Even great surgeons on paper aren’t the best artists – facial rejuvenation is equally art and taste as it is science. Facelift surgeons create a signature look, ask to see lots and lots of standardised photos and take your time looking at them forensically. Look for longer term follow up and as the results from facelifting vary between patients for a myriad of reasons ask to see patients of a similar age, weight and ageing concern to yourself.
Does your surgeon specialise in one area only?
The only way to become an expert is time, dedication and experience. When focus is split on all of body as well as face surgery, that expertise is diluted and it is more likely you will get a ‘standard’ facelift not one tailored to your specific needs.
Volume of surgery
is one thing, it is very easy to amass a large logbook of minilifts. Volume of quality surgery is key. How many full facelifts does your surgeon do a week and a year? Less than one a week or 50 a year and you have to question the focus and experience. More than four a week or 200 a year and you have to question the complexity (or not) of facelift, who is assisting, and when will your surgeon have time to see you for follow up.
Honesty, candour and humility
A good surgeon will gently decline to perform surgery if it’s not safe or he or she feels expectations of result aren’t aligned. You should feel positive about options after your consultation not worse that areas you hadn’t even noticed were highlighted as part of the consultation process. This is even more true for those seeking revision facelifting who have already had their confidence dented. All surgery carries risk, the greatest facelift surgeons get complications, it is inevitable – ask to see them and how they were managed. Ask to speak to previous patients at least a year out of surgery.
Probably the most important sign. Choosing to undergo a facelift is a big decision. A little like climbing a mountain. You want an experienced guide and team who will help you up safely and get you back down, helping you through the tough parts and enjoying the highs of the journey with you. Do you like your prospective surgeon and their team, it is important as they will be supporting you on a personal journey.
As with all products and services, it is buyer beware.
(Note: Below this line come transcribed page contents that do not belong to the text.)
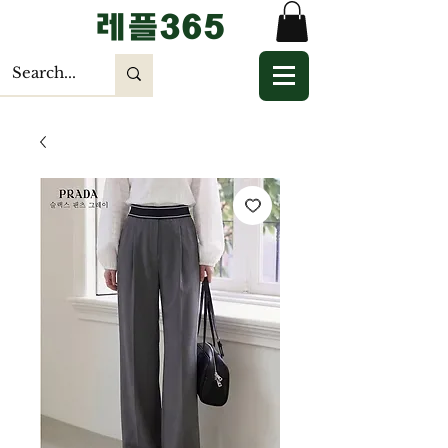
​레플365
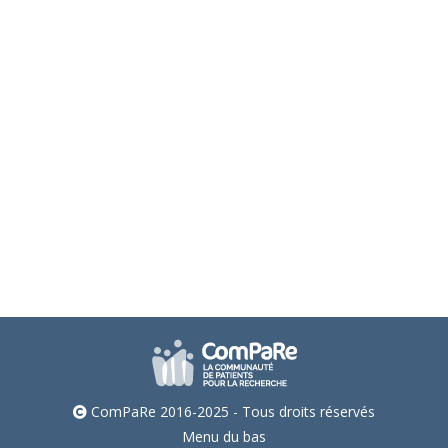
Quelles maladies accompagnent
fréquemment la dépression ?
Actu'sciences
Par
Astrid Chevance
28 juin 2024
La dépression est souvent associé à d’autres
problèmes de santé. Cette étude épidémiologique
identifie les principales maladies associées. Cliquez
ici pour avoir accès à notre résumé en français !
ComPaRe 2016-2025 - Tous droits réservés
Menu du bas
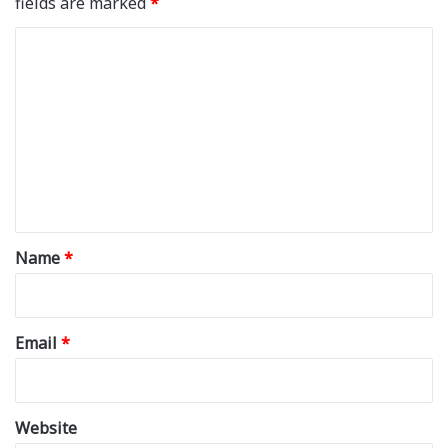
fields are marked
*
C
o
m
m
e
n
t
*
Name
*
Email
*
Website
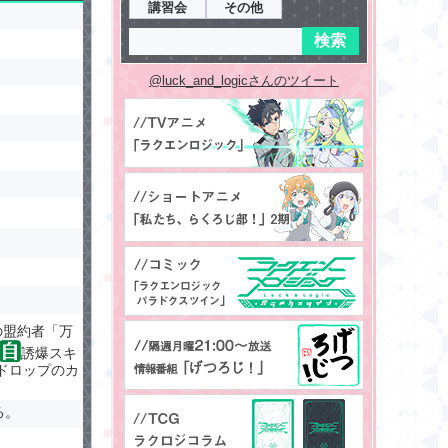
講習会
その他
@luck_and_logicさんのツイート
の盟約者「万
誘爆スキ
ドロップのカ
る。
I have seen hundreds of revision facelift patients from all over the world and there are common themes with their initial choice.
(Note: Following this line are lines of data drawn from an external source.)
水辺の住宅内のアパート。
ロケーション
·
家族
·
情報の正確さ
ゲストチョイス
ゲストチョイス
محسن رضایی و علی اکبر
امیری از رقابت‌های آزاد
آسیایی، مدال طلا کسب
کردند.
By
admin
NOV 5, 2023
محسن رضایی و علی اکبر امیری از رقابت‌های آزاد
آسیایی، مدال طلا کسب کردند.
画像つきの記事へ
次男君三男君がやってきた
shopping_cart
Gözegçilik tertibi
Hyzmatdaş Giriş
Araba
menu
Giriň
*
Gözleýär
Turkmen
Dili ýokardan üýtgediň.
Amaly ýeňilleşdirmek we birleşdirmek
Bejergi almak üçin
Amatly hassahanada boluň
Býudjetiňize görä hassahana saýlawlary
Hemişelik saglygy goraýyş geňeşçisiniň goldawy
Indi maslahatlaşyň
You’ve read about a facelift in a magazine, you’ve seen advert, a surgeon has paid for sponsored links on review sites. You have to ask yourself why word of mouth isn’t working?
Time limited offers, free consultations, discounts and pressure selling are for end of line summer sales not surgery. Patients often consider surgery for years and should be given time to reflect and consider on an important decision.
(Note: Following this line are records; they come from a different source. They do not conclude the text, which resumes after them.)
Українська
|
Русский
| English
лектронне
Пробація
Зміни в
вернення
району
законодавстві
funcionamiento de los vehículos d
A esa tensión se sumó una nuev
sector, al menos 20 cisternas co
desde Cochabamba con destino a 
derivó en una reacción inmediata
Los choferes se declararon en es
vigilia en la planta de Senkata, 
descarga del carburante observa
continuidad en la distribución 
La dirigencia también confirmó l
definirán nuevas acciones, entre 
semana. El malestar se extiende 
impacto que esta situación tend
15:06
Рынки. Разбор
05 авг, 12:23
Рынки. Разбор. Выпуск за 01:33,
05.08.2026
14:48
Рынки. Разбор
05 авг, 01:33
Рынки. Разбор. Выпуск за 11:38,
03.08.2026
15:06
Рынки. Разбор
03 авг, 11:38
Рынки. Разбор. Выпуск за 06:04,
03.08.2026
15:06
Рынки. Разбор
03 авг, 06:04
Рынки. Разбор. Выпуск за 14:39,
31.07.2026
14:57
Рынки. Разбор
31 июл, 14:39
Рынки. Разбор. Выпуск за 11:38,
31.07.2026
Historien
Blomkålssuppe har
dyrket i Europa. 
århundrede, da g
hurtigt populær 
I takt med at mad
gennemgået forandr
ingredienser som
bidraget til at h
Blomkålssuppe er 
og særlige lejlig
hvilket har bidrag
Downplaying risks and recovery / Shows short term results
Both of these might suggest that what is being offered is minilifting where the underlying deeper soft tissue work is limited, longevity and result might be compromised.
Unable to show you hundreds of recent facelift outcomes
If you are considering facial surgery you want to see that your surgeon is technically evolved and is in their surgical prime. If you are being shown a selection of well thumbed printed photos it might be worth continuing your search!
In my opinion we shouldn’t be able to trademark surgery. A surgeon is constantly learning and evolving and the best surgeons learn and share ideas with each other to benefit all their patients. Trademarking a minilift, surgical procedure or technique gives patients the impression it is something unique – it isn’t, it’s a sales trick.
A facelift is not a something you should be shopping for in the bargain basement. The old adage buy cheap, buy twice is unfortunately true. It’s often a false economy, you could get lucky but is it worth the risk?
Negatively commenting on others work
I have seen many a poor patient with a suboptimal facelift result seek my help for correction. They tell me that some surgeons almost delight in telling them how awful their result is and how it has to be fixed at great cost. This does nothing for their already low confidence. It is my rule never to comment negatively on a patient’s previous surgery, including medicolegal expert requests. Highlighting errors doesn’t fix the problem. What I can do is focus on how I can help them going forward.